If my math is right, you have 3.759 seconds load time with 19.58 iterations per second. That is a huge step up from a 2060.
Thanks alot :D Yes, rendering speed is a nice upgrade, but what's more important is the scene capicity, the way Daz's iRray engine works is not very user friendly, you never know when you are about to run out of Vram, and debuging tool don't give you much useful info, many new users getting black screen iray failures and got very mad about it(i was one of these folks) my 2060 can hardly handle 3 Gen 8 characters with any high poly enviorment & a HDRI, with this card, there don't seem to be a limit :D and I'm super happy about it.

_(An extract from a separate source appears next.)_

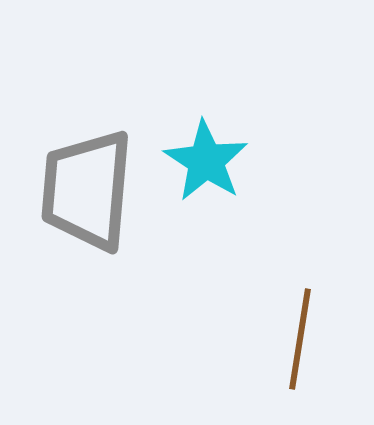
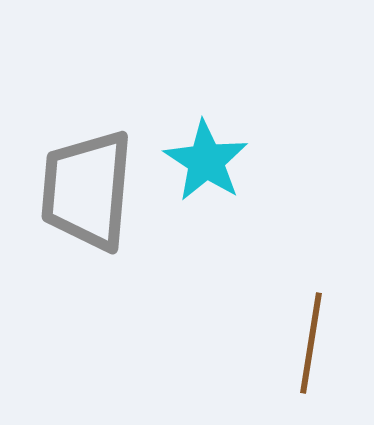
brown line: moved 11 px right, 4 px down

Daz3d falls flat in terms of VRAM tracking. This is because add-ons like IRAY and Optane are relatively new to the application. You might try GPU-Z, or Open Hardware Monitor, the latter of which can provide logs. Since DAZ Studio has grown so GPU dependent in recent years, a built in VRAM usage meter would be nice. Even if very basic. Users could then balance out character & poly counts/mesh complexities vs texture priorities on the fly and from within the app.

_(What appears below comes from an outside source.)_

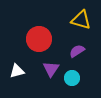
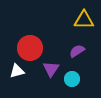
yellow triangle: moved 3 px right; rotated 15 degrees counterclockwise
red circle: moved 9 px left, 9 px down
cyan circle: moved 1 px down
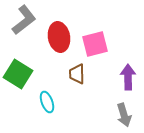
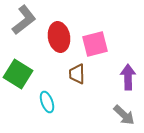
gray arrow: rotated 30 degrees counterclockwise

Iray and Octane are self-contained - DS would have no way of pre-calculating how much memory they would need for a particular scene, if that is what you are asking for
FYI, GPU-Z does provide logging, and you can use those log files to draw some wonderful graphs in many apps.
Also, Windows 10 Task Manager provides a HUGE amount of useful GPU data, including
Much nicer and more valuable than other apps, IMO. And since it's the OS's job to monitor and assign hardware resources, it is arguably the most accurate, first-hand data.
The 50kb file size of the jpg is just about the space the file takes on disk, once the image is opened in whatever program, the compression factor is forgotten and the the image reserves memory as uncompressed - A 4096x4096x24bit image uses 48MB of memory even if the jpg file is just 50kb on disk (Width (px) x Height (px) x color depth (bits) / 8 (bits) / 1024^2 = MegaBytes)
The small file size on disk is achieved with algoritms, which may for example use surrounding pixels to calculate the colors of other pixels, but when the image is opened, each and every pixel needs it's own color and this information reserves RAM - The ultimate would be an all black 4k image, which compresses to almost nothing, but when opened, reserves the same 48MB that any other image with the same pixel size and color depth reserves.
Got a 3080 FTW3 Ultra this time.
2021-02-06 18:15:05.671 Total Rendering Time: 2 minutes 1.43 seconds
2021-02-06 18:15:07.509 Iray [INFO] - IRAY:RENDER :: 1.0 IRAY rend info : CUDA device 0 (GeForce RTX 3080): 1800 iterations, 5.713s init, 113.654s render
System Configuration
System/Motherboard: MSI X470 GAMING PLUS
CPU: AMD Ryzen 7 2700X Processor (8x 3.7GHZ/20MB L3 Cache)
GPU: ASUS ROG Strix GeForce RTX 3090
System Memory: G.Skill Aegis 288-Pin DDR4 2666 (4x16GB)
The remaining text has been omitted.